Running on actual systems

All the methods used to run UEFI executables in QEMU also apply to actual physical systems. The only differences to take note of are:

  1. The solution’s output directory would not be mounted as a volume in the system. Thus the executable(s) to run must be saved into a volume accessible by the firmware. This can be the ESP, a local FAT volume, or a FAT removable media.
  2. If BitLocker is enabled and is configured to use the TPM as a key protector, then disabling Secure Boot would prompt the system to enter BitLocker recovery mode. Depending on which PCR banks are configured to seal the BitLocker key, running UEFI executables, even signed ones, may also induce BitLocker recovery mode.

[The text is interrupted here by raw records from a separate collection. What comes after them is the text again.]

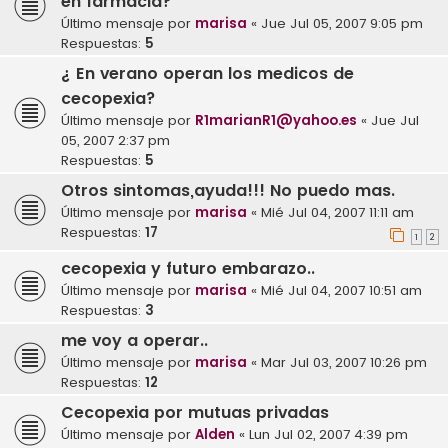
en farmacia?
Último mensaje por
marisa
«
Jue Jul 05, 2007 9:05 pm
Respuestas:
5
¿ En verano operan los medicos de
cecopexia?
Último mensaje por
R1marianR1@yahoo.es
«
Jue Jul
05, 2007 2:37 pm
Respuestas:
5
Otros sintomas,ayuda!!! No puedo mas.
Último mensaje por
marisa
«
Mié Jul 04, 2007 11:11 am
Respuestas:
17
1
2
cecopexia y futuro embarazo..
Último mensaje por
marisa
«
Mié Jul 04, 2007 10:51 am
Respuestas:
3
me voy a operar..
Último mensaje por
marisa
«
Mar Jul 03, 2007 10:26 pm
Respuestas:
12
Cecopexia por mutuas privadas
Último mensaje por
Alden
«
Lun Jul 02, 2007 4:39 pm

Why this occurs is beyond the scope of this guide. Ensure that the BitLocker recovery key is available offline and suspend BitLocker before changing firmware settings and testing UEFI executables.
  3. Availability of the EFI shell is subject to the system’s brand and model. If present, it should be accessible from the firmware menu. If absent, it can be obtained from the following range of official edk2 releases: [edk2-stable201905, edk2-stable202002]. Older versions of the shell were committed as part of the edk2 repo in the ShellBinPkg folder. The folder was removed on 24/04/2019 and its contents relocated to the releases page. For the latest version, one can build it themselves or download it from third party sources, e.g. pbatard/UEFI-Shell. Note that all the edk2 releases are unsigned and the firmware’s built-in EFI shell may also be unsigned, so one must either disable Secure Boot or install their signatures into DB in order to run them.

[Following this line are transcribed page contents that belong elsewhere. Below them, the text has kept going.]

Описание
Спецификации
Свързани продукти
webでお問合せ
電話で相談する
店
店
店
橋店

  4. The firmware UI and available configurations will differ depending on the system’s brand and model, so the steps to change settings such as disabling Secure Boot and adding new boot and driver options would be different.

Other points to note

  1. The VisualUefi repo is no longer being actively maintained and is severely outdated — the edk2 commit it is synced to is from 2019 while for openssl it’s 2018. One would have to manually update the submodules to the latest commit from remote, then update the Visual Studio projects due to changes to the submodules’ source trees.
  2. VisualUefi builds only selected edk2 libraries and does not include all edk2 source code. One would have to create new Visual Studio projects to include additional libraries.

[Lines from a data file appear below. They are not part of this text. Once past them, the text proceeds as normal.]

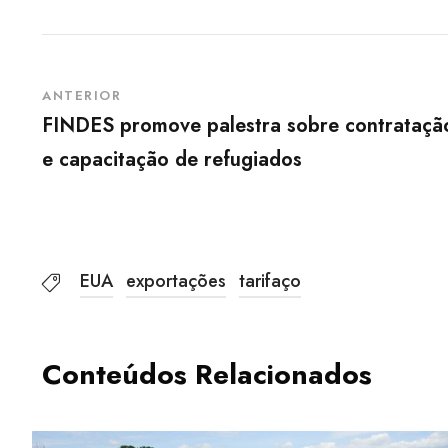
ANTERIOR
FINDES promove palestra sobre contrataçã
e capacitação de refugiados
EUA
exportações
tarifaço
Conteúdos Relacionados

  3. Debugging UEFI executables can be challenging as there is no way to attach a debugger for live debugging. Logging to console can help but this would not be practical for large programs with heavy logging. Writing to log files is another solution, but one would then have to wait for the program to run to completion before they could examine the log files. Another solution would be to run the UEFI executable in a virtual machine and log to a pipe that is connected to the host. The host runs a program to read and print the pipe’s contents to a console so that one can review the logs at runtime. This requires modifying VisualUefi to build new edk2 libraries and also modifying edk2 source code.